Wednesday, October 03, 2007

With a single stroke of the pen, Bush screws poor children and Republican incumbents

...Of course, I'm sure his real target was the poor children; the Republican incumbents in Congress are just 'collateral damage.'

As threatened...George Bush vetoed HR976, the Children's Health Insurance Program Reauthorization Act of 2007.

The House will probably uphold the veto, as the bill originally passed with a bipartisan 265 - 159 majority. While that's a solid majority, it's still significantly less than the 2/3 required to overturn a veto.

However, there's very little joy in GOPland tonight.

Now the Republican Congresscritters must either go against a Republican President and override the veto, something that they have never done, or are going to have to vote to uphold the veto and choose to sacrifice the health care of poor children (all in the name of 'fiscal responsibility') while supporting Bush's unpopular, immoral, and expensive occupation of Iraq (not only is the war wrong, it sure as hell isn't 'fiscally responsible').

And the Democratic leadership in the House is doing what they can to help the Repubs with their little dilemma - by a 222 - 197 vote, the House postponed the veto override vote until October 18.

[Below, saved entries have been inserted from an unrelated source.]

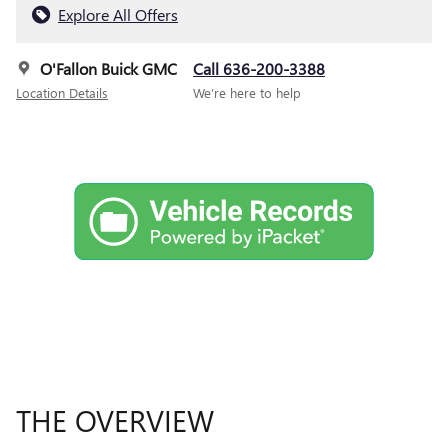
Explore All Offers
O'Fallon Buick GMC
Call 636-200-3388
Location Details
We’re here to help
THE OVERVIEW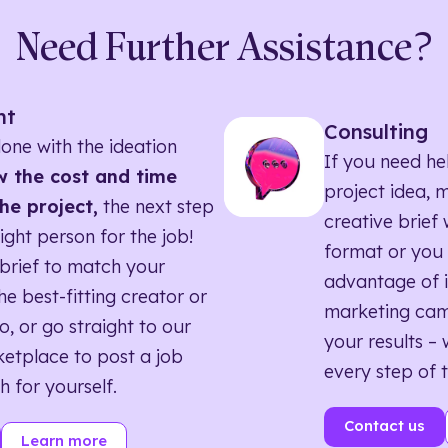
Need Further Assistance?
nt
Consulting
one with the ideation
If you need he
 the cost and time
project idea, 
he project,
the next step
creative brief w
right person for the job!
format or you 
brief to match your
advantage of i
he best-fitting creator or
marketing ca
o, or go straight to our
your results – 
etplace to post a job
every step of 
h for yourself.
Contact us
Learn more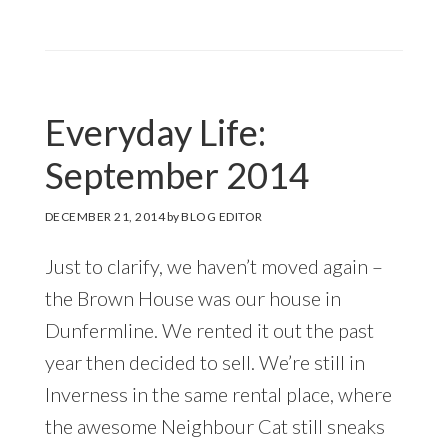
Everyday Life:
September 2014
DECEMBER 21, 2014
by
BLOG EDITOR
Just to clarify, we haven’t moved again –
the Brown House was our house in
Dunfermline. We rented it out the past
year then decided to sell. We’re still in
Inverness in the same rental place, where
the awesome Neighbour Cat still sneaks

That's right, the Republican Congresscritters will have two weeks of arm-twisting from both parties (and not all of the Republicans doing the arm-twisting want to uphold the veto - Sen. Chuck Grassley (R-IA) has already said that he will be calling House members to garner support for an override).

However, Arizona's own John Shadegg (R - CD3) staunchly defended the President's veto in the Hill's Congressblog -
American people deserve to know that the bill isn’t limited to uninsured poor children and should have been vetoed.

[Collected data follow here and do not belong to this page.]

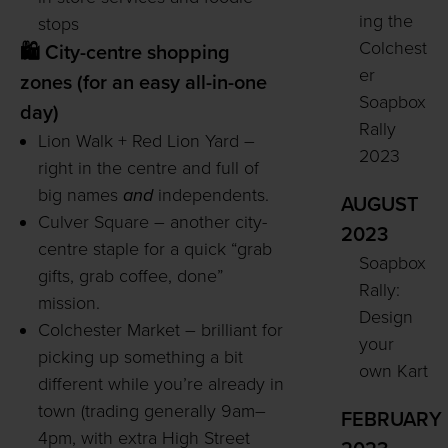
ing the
stops
Colchest
🛍️ City-centre shopping
er
zones (for an easy all-in-one
Soapbox
day)
Rally
Lion Walk + Red Lion Yard –
2023
right in the centre and full of
big names
and
independents.
AUGUST
Culver Square – another city-
2023
centre staple for a quick “grab
Soapbox
gifts, grab coffee, done”
Rally:
mission.
Design
Colchester Market – brilliant for
your
picking up something a bit
own Kart
different while you’re already in
town (trading generally 9am–
FEBRUARY
4pm, with extra High Street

BTW - that's his entire defense of the veto; that's the posting in its entirety.

Shockingly (OK, not really :) ) Sen. Jon Kyl (R-AZ) supports the veto, too. His letter to the editor in support of the veto, printed in the AZ Republic is here.

Besides the arm-twisting from the White House and their own colleagues, House members will also have two weeks of their office staffs getting swamped with with calls, letters, and emails (hint hint :)) ).

My favorite line during the debate on postponing the veto override vote (courtesy the Atlanta Journal-Constitution) -
"President Bush is a one-man axis of evil," said Rep. Pete Stark, D-Calif., chairman of one of the House subcommittees that helped write the bill. "I am disgusted by his veto of a bipartisan compromise that would have provided care to nearly 4 million uninsured children."

I have to disagree slightly - Bush is not a *one-man* axis of evil, but as evidenced by the unwavering support from watercarriers like Kyl and Shadegg, he may certainly be a leader of one.

Columnist Froma Harrop of the Providence Journal made an observation about the arguments in favor of the veto that others (including me!) have also noted - it always comes back to the profits of private insurers.

Harrop, via the Houston Chronicle -
You see, the writers of the SCHIP legislation worked on the simple-minded idea that the taxpayers could help uninsured children by just picking up their medical bills. They didn't understand the subtle thinking of the Bush administration, which can't support a government program that doesn't also enrich private interests.
Kyl made the argument in his letter to the editor, Rep. Sam Graves (R-MO) used it in his op-ed piece in the Kansas City Star, and the President even cited it in his veto letter to the House.

How is it that the Republicans who, almost to a man, profess piousness and devotion to their particular religion-du-jour, think that no one will notice that they've sold their souls?

Congressional Budget Office analysis of the bill here.

An NPR summary of the issue is here.

AP analysis here.

Blog analysis from AZ blogger and activist Eli Blake here (he's an insightful and skilled writer. I recommend bookmarking his blog, Deep Thought.)


P.S. - when contacting the offices of the various Congresscritters, be polite.

The interns and low-level staffers answering the phones and reading the letters are *NOT* the Congresscritter that they work for. They don't get paid anywhere near enough for the sh__storm that's coming their way.

Senior staffers and elected officials? Give 'em an earful.